Этого дня, а точнее ночи, Краснов терпеливо ждал в эмиграции долгие двадцать четыре года. Особенно с 22 июня минувшего сорок первого года, когда услышал по радио речь Геббельса, в которой рейхсминистр пропаганды говорил о приказе фюрера двинуть войска против СССР, дабы опередить удар большевиков в спину Германии и этим спасти нацию. Следом диктор зачитал сводку об успешной бомбежке эскадрильями люфтваффе Могилева, Львова, Ровно, Гродно. Сводку завершил бравурный марш.
«Наконец-то! Свершилось! — Трясущейся рукой Краснов осенил себя в то утро крестным знамением. — Пришло возмездие! Господь услышал мои молитвы. Настало святое христово воскресенье! Не позже осени я буду в белокаменной матушке-Москве!»
Сомнения в скором взятии Москвы и крахе в России ненавистного ему большевистского режима закрались у белогвардейца позже, зимой, когда на подступах к столице СССР потерпела поражение армия рейха. Невольно вспомнилась прочитанная еще в двадцатые годы книга «Закат Европы» немецкого философа правого толка Освальда Шпенглера, где довольно смело утверждалось: война с Россией была бы для Германии безумием, крахом, ибо на огромном протяжении фронта затеряются не только германские армии.
«Чушь, еврейские россказни! — отогнал от себя крамольные мысли Краснов. — Германская армия сегодня сильнейшая в мире. С ее помощью в России навсегда будет покончено с красной чумой. Если не через восемь недель, как обещал Гитлер, то, по крайней мере, в будущем, сорок втором году».
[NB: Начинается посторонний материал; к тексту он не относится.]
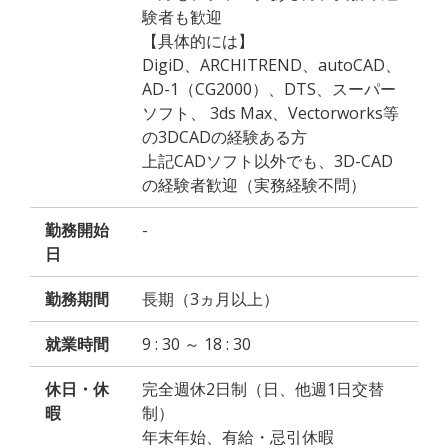
験者も歓迎
【具体的には】
DigiD、ARCHITREND、autoCAD、
AD-1（CG2000）、DTS、スーパー
ソフト、 3ds Max、Vectorworks等
の3DCADの経験ある方
上記CADソフト以外でも、3D-CAD
の経験者歓迎（実務経験不問）
勤務開始
-
日
勤務期間
長期（3ヵ月以上）
就業時間
9 : 30 ～ 18 : 30
休日・休
完全週休2日制（日、他週1日交替
暇
制）
年末年始、有給・忌引休暇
И он стал поспешно сочинять пространные докладные записки, вновь и вновь, не уставая, напоминать о себе, своем богатом опыте в борьбе с большевиками, с нетерпением ожидая той минуты, того часа, когда о нем вспомнят и призовут для активной деятельности. И вот — дождался! Услышана молитва, которую в пасхальном номере напечатала издающаяся в Берлине русская эмигрантская газета «Новое слово»: «Да сохраним мы наши души в смиренной готовности служению родине до того Святого дня, когда кремлевские колокола возвестят миру о воскрешении Спасителя!». Под «спасителем», безусловно, подразумевалась фашистская Германия, на которую уповали в своих молитвах многие белогвардейцы.